Il réembobina la bande. S’il avait manqué le début…

Mais non. Il était bien là. Il commença le décodage.

NEUROM I OL AJ ÉCRIRE GUILLEMET MESSAGE REÇU LA JOLLA GUILLEMET SUR PAPIER PLACÉ DANS COFFRE DÉPÔT FIRST FEDERAL SAVINGS SAN DIEGO AU NOM DE LAN PETERSON DEVEZ VOUS ASSURER DE TRENTE-SIX ANNÉES DE SÉCURITÉ ENVOYONS CE MESSAGE POUR CONTRÔLER RECPTION DE TRANSFWRSDICMRDJ PROVOQUANT DINOGLAGELLES ET PLANCTONIQUES ASVDLU AHXDURO PLLMP

 

L’employé le regardait fixement.

« Oui, c’est exact, nous disposons de coffrets de dépôt libre. Mais jusqu’à la fin de ce siècle !… »

Il haussa les sourcils. « Mais vous le proposez bien, n’est-ce pas ?

— Oui, certes, mais…

— C’est dans toute votre publicité.

— Certainement. Cependant, notre intention…

— Votre pub dit que je peux disposer d’un coffret de dépôt dès l’instant que je maintiens un solde minimal de vingt-cinq dollars. Est-ce exact ?

— Très certainement. Mais, comme je m’apprêtais à vous le dire, nous proposons cela en tant qu’offre initiale afin d’encourager la clientèle à ouvrir un compte chez nous.

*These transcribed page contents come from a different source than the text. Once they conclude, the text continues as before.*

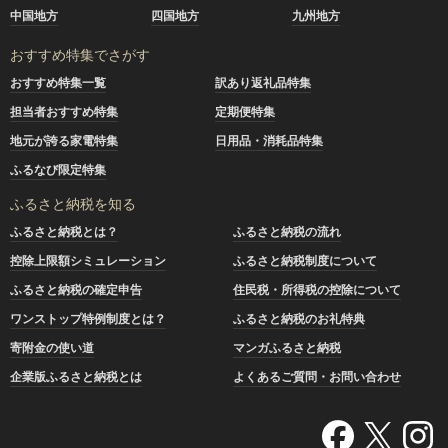
中国地方
四国地方
九州地方
おすすめ特集でさがす
おすすめ特集一覧
訳あり返礼品特集
担当者おすすめ特集
定期便特集
地元が誇る家電特集
日用品・消耗品特集
ふるなび限定特集
ふるさと納税を知る
ふるさと納税とは？
ふるさと納税の流れ
控除上限額シミュレーション
ふるさと納税制度について
ふるさと納税の確定申告
住民税・所得税の控除について
ワンストップ特例制度とは？
ふるさと納税のお礼特典
寄附金の使い道
マンガふるさと納税
企業版ふるさと納税とは
よくあるご質問・お問い合わせ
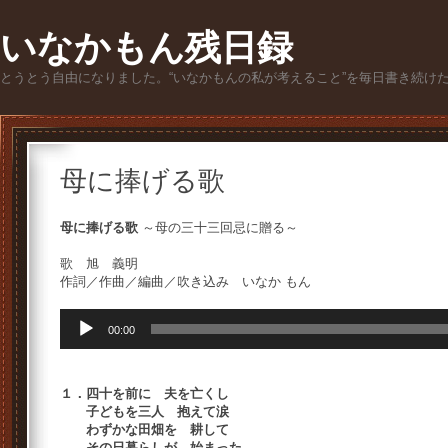
いなかもん残日録
とうとう自由になりました。“いなかもんの私が考えること”を毎日書き続け
母に捧げる歌
母に捧げる歌
～母の三十三回忌に贈る～
歌 旭 義明
作詞／作曲／編曲／吹き込み いなか もん
音
00:00
声
プ
レ
ー
１．四十を前に 夫を亡くし
ヤ
子どもを三人 抱えて涙
ー
わずかな田畑を 耕して
その日暮らしが 始まった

La compagnie n’a sûrement pas le désir d’ouvrir un tel service indéfiniment, sur la seule base d’un…

— Votre publicité ne chicane pas, elle.

— Je ne crois pas que…

— J’ai raison et vous le savez. Vous voulez que je demande à voir votre directeur ? Vous êtes nouveau ici, n’est-ce pas ? »

L’employé conserva une expression de marbre.

« Éh bien… il semble que vous ayez découvert un aspect que nous n’avions pas prévu… »

Gordon grimaça un sourire, sortit la feuille de papier jaune de son enveloppe et la posa sur le comptoir.